Description of the task
The pictures stay out; everything else in the entries below must be returned exactly.

Exercise materials

[Start of Attachment]

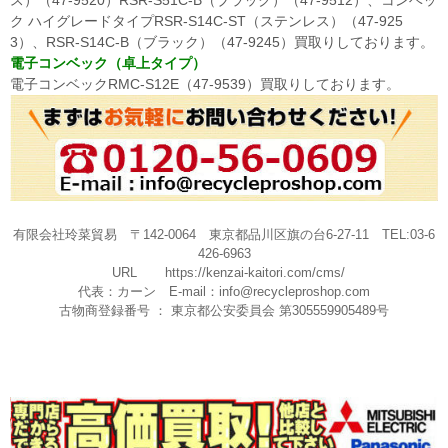
ス）（47-9520）RSR-S51C-B（ブラック）（47-9512）、コンベッ
ク ハイグレードタイプRSR-S14C-ST（ステンレス）（47-925
3）、RSR-S14C-B（ブラック）（47-9245）買取りしております。
電子コンベック（卓上タイプ）
電子コンベックRMC-S12E（47-9539）買取りしております。
有限会社玲菜貿易 〒142-0064 東京都品川区旗の台6-27-11 TEL:03-6
426-6963
URL
https://kenzai-kaitori.com/cms/
代表：カーン E-mail：
info@recycleproshop.com
古物商登録番号 ： 東京都公安委員会 第305559905489号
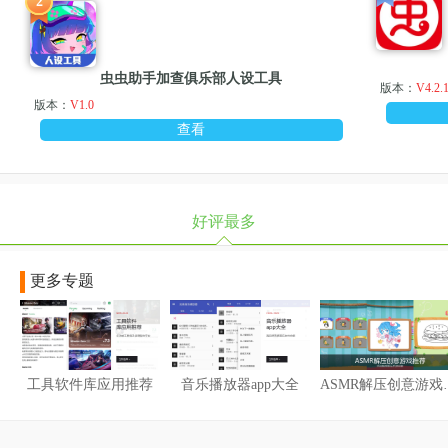
2
虫虫助手加查俱乐部人设工具
版本：
V4.2.
版本：
V1.0
查看
好评最多
更多专题
工具软件库应用推荐
音乐播放器app大全
ASMR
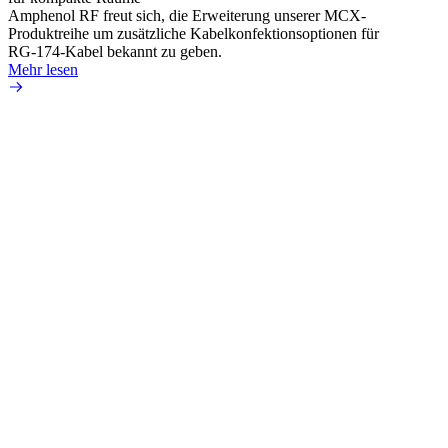
Amphenol RF freut sich, die Erweiterung unserer MCX-
Amphe
Produktreihe um zusätzliche Kabelkonfektionsoptionen für
Produk
RG-174-Kabel bekannt zu geben.
einer 
Mehr lesen
könne
Mehr 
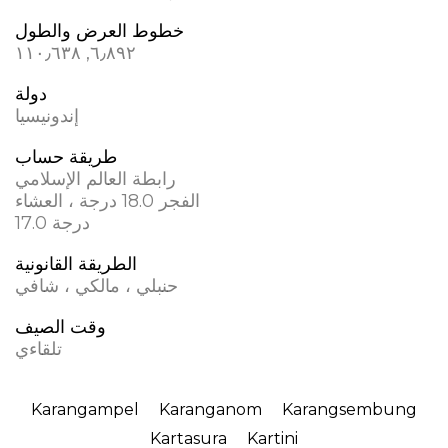
خطوط العرض والطول
دولة
إندونيسيا
طريقة حساب
رابطة العالم الإسلامي
الفجر 18.0 درجة ، العشاء
17.0 درجة
الطريقة القانونية
حنبلي ، مالكي ، شافي
وقت الصيف
تلقاءي
Karangampel
Karanganom
Karangsembung
Kartasura
Kartini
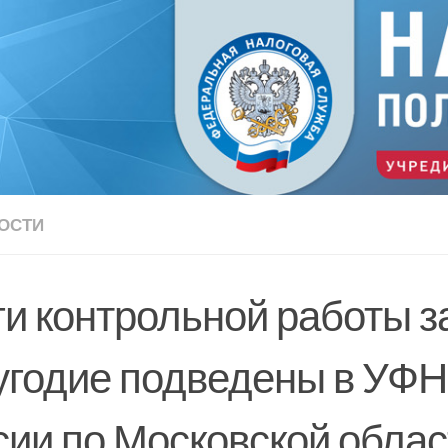
ОСТИ
ги контрольной работы з
угодие подведены в УФ
сии по Московской облас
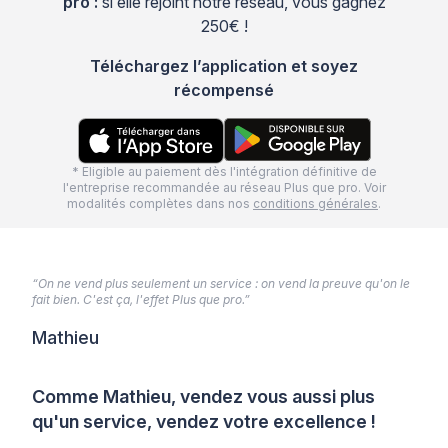
pro :
si elle rejoint notre réseau, vous gagnez
250€ !
Téléchargez l’application et soyez
récompensé
* Eligible au paiement dès l'intégration définitive de
l'entreprise recommandée au réseau Plus que pro. Voir
modalités complètes dans nos
conditions générales
.
“On ne vend plus seulement un service : on vend la preuve qu'on le
fait bien. C'est ça, l'effet Plus que pro.”
Mathieu
Comme Mathieu, vendez vous aussi plus
qu'un service, vendez votre excellence !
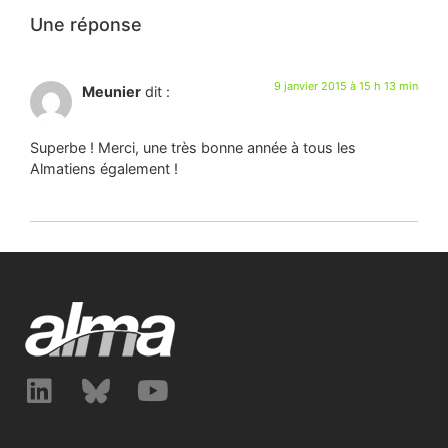
Une réponse
9 janvier 2015 à 15 h 13 min
Meunier
dit :
Superbe ! Merci, une très bonne année à tous les
Almatiens également !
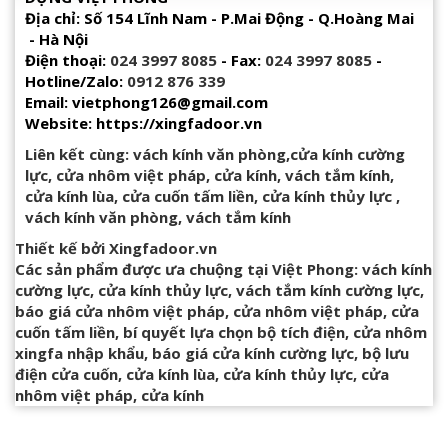
Địa chỉ: Số 154 Lĩnh Nam - P.Mai Động - Q.Hoàng Mai
- Hà Nội
Điện thoại:
024 3997 8085
- Fax:
024 3997 8085
-
Hotline/Zalo:
0912 876 339
Email: vietphong126@gmail.com
Website: https://xingfadoor.vn
Liên kết cùng:
vách kính văn phòng
,
cửa kính cường
lực
,
cửa nhôm việt pháp
,
cửa kính
,
vách tắm kính
,
cửa kính lùa
,
cửa cuốn tấm liền
,
cửa kính thủy lực
,
vách kính văn phòng
,
vách tắm kính
Thiết kế bởi
Xingfadoor.vn
Các sản phẩm được ưa chuộng tại Việt Phong:
vách kính
cường lực
,
cửa kính thủy lực
,
vách tắm kính cường lực
,
báo giá cửa nhôm việt pháp
,
cửa nhôm việt pháp
,
cửa
cuốn tấm liền
,
bí quyết lựa chọn bộ tích điện
,
cửa nhôm
xingfa nhập khẩu
,
báo giá cửa kính cường lực
,
bộ lưu
điện cửa cuốn
,
cửa kính lùa
,
cửa kính thủy lực
,
cửa
nhôm việt pháp
,
cửa kính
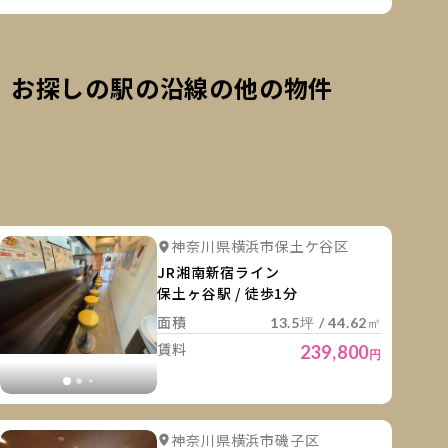
お探しの駅の沿線の他の物件
細を見る
詳細を
詳細を見る
詳細を見る
神奈川県横浜市保土ケ谷区
詳細を見る
詳細を見る
詳細を見
JR湘南新宿ライン
保土ヶ谷駅 / 徒歩1分
面積
13.5坪 / 44.62㎡
賃料
239,800
円
細を見る
詳細を
詳細を見る
詳細を見る
神奈川県横浜市磯子区
詳細を見る
詳細を見る
詳細を見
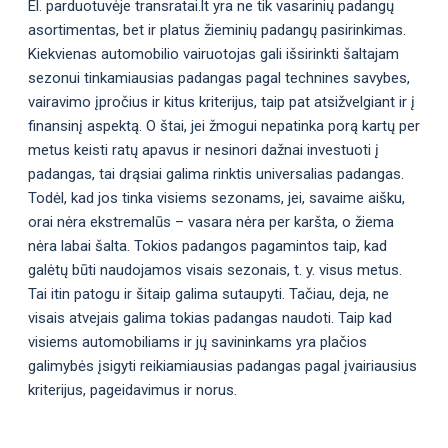
El. parduotuvėje transratai.lt yra ne tik vasarinių padangų
asortimentas, bet ir platus žieminių padangų pasirinkimas.
Kiekvienas automobilio vairuotojas gali išsirinkti šaltajam
sezonui tinkamiausias padangas pagal technines savybes,
vairavimo įpročius ir kitus kriterijus, taip pat atsižvelgiant ir į
finansinį aspektą. O štai, jei žmogui nepatinka porą kartų per
metus keisti ratų apavus ir nesinori dažnai investuoti į
padangas, tai drąsiai galima rinktis universalias padangas.
Todėl, kad jos tinka visiems sezonams, jei, savaime aišku,
orai nėra ekstremalūs – vasara nėra per karšta, o žiema
nėra labai šalta. Tokios padangos pagamintos taip, kad
galėtų būti naudojamos visais sezonais, t. y. visus metus.
Tai itin patogu ir šitaip galima sutaupyti. Tačiau, deja, ne
visais atvejais galima tokias padangas naudoti. Taip kad
visiems automobiliams ir jų savininkams yra plačios
galimybės įsigyti reikiamiausias padangas pagal įvairiausius
kriterijus, pageidavimus ir norus.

[End of Attachment]

Task response
ス）（47-9520）RSR-S51C-B（ブラック）（47-9512）、コンベッ
ク ハイグレードタイプRSR-S14C-ST（ステンレス）（47-925
3）、RSR-S14C-B（ブラック）（47-9245）買取りしております。
電子コンベック（卓上タイプ）
電子コンベックRMC-S12E（47-9539）買取りしております。
有限会社玲菜貿易 〒142-0064 東京都品川区旗の台6-27-11 TEL:03-6
426-6963
URL
https://kenzai-kaitori.com/cms/
代表：カーン E-mail：
info@recycleproshop.com
古物商登録番号 ： 東京都公安委員会 第305559905489号
2
虫虫助手加查俱乐部人设工具
版本：
V4.2.
版本：
V1.0
查看
好评最多
更多专题
工具软件库应用推荐
音乐播放器app大全
ASMR
Amphenol RF freut sich, die Erweiterung unserer MCX-
Amphe
Produktreihe um zusätzliche Kabelkonfektionsoptionen für
Produk
RG-174-Kabel bekannt zu geben.
einer 
Mehr lesen
könne
Mehr 
خطوط العرض والطول
دولة
إندونيسيا
طريقة حساب
رابطة العالم الإسلامي
الفجر 18.0 درجة ، العشاء
17.0 درجة
الطريقة القانونية
حنبلي ، مالكي ، شافي
وقت الصيف
تلقاءي
Karangampel
Karanganom
Karangsembung
Kartasura
Kartini
ОСТИ
ги контрольной работы з
угодие подведены в УФ
сии по Московской облас
pro :
si elle rejoint notre réseau, vous gagnez
250€ !
Téléchargez l’application et soyez
récompensé
* Eligible au paiement dès l'intégration définitive de
l'entreprise recommandée au réseau Plus que pro. Voir
modalités complètes dans nos
conditions générales
.
“On ne vend plus seulement un service : on vend la preuve qu'on le
fait bien. C'est ça, l'effet Plus que pro.”
Mathieu
Comme Mathieu, vendez vous aussi plus
qu'un service, vendez votre excellence !
Une réponse
9 janvier 2015 à 15 h 13 min
Meunier
dit :
Superbe ! Merci, une très bonne année à tous les
Almatiens également !
Địa chỉ: Số 154 Lĩnh Nam - P.Mai Động - Q.Hoàng Mai
- Hà Nội
Điện thoại:
024 3997 8085
- Fax:
024 3997 8085
-
Hotline/Zalo:
0912 876 339
Email: vietphong126@gmail.com
Website: https://xingfadoor.vn
Liên kết cùng:
vách kính văn phòng
,
cửa kính cường
lực
,
cửa nhôm việt pháp
,
cửa kính
,
vách tắm kính
,
cửa kính lùa
,
cửa cuốn tấm liền
,
cửa kính thủy lực
,
vách kính văn phòng
,
vách tắm kính
Thiết kế bởi
Xingfadoor.vn
Các sản phẩm được ưa chuộng tại Việt Phong:
vách kính
cường lực
,
cửa kính thủy lực
,
vách tắm kính cường lực
,
báo giá cửa nhôm việt pháp
,
cửa nhôm việt pháp
,
cửa
cuốn tấm liền
,
bí quyết lựa chọn bộ tích điện
,
cửa nhôm
xingfa nhập khẩu
,
báo giá cửa kính cường lực
,
bộ lưu
điện cửa cuốn
,
cửa kính lùa
,
cửa kính thủy lực
,
cửa
nhôm việt pháp
,
cửa kính
お探しの駅の沿線の他の物件
細を見る
詳細を
詳細を見る
詳細を見る
神奈川県横浜市保土ケ谷区
詳細を見る
詳細を見る
詳細を見
JR湘南新宿ライン
保土ヶ谷駅 / 徒歩1分
面積
13.5坪 / 44.62㎡
賃料
239,800
円
細を見る
詳細を
詳細を見る
詳細を見る
神奈川県横浜市磯子区
詳細を見る
詳細を見る
詳細を見
El. parduotuvėje transratai.lt yra ne tik vasarinių padangų
asortimentas, bet ir platus žieminių padangų pasirinkimas.
Kiekvienas automobilio vairuotojas gali išsirinkti šaltajam
sezonui tinkamiausias padangas pagal technines savybes,
vairavimo įpročius ir kitus kriterijus, taip pat atsižvelgiant ir į
finansinį aspektą. O štai, jei žmogui nepatinka porą kartų per
metus keisti ratų apavus ir nesinori dažnai investuoti į
padangas, tai drąsiai galima rinktis universalias padangas.
Todėl, kad jos tinka visiems sezonams, jei, savaime aišku,
orai nėra ekstremalūs – vasara nėra per karšta, o žiema
nėra labai šalta. Tokios padangos pagamintos taip, kad
galėtų būti naudojamos visais sezonais, t. y. visus metus.
Tai itin patogu ir šitaip galima sutaupyti. Tačiau, deja, ne
visais atvejais galima tokias padangas naudoti. Taip kad
visiems automobiliams ir jų savininkams yra plačios
galimybės įsigyti reikiamiausias padangas pagal įvairiausius
kriterijus, pageidavimus ir norus.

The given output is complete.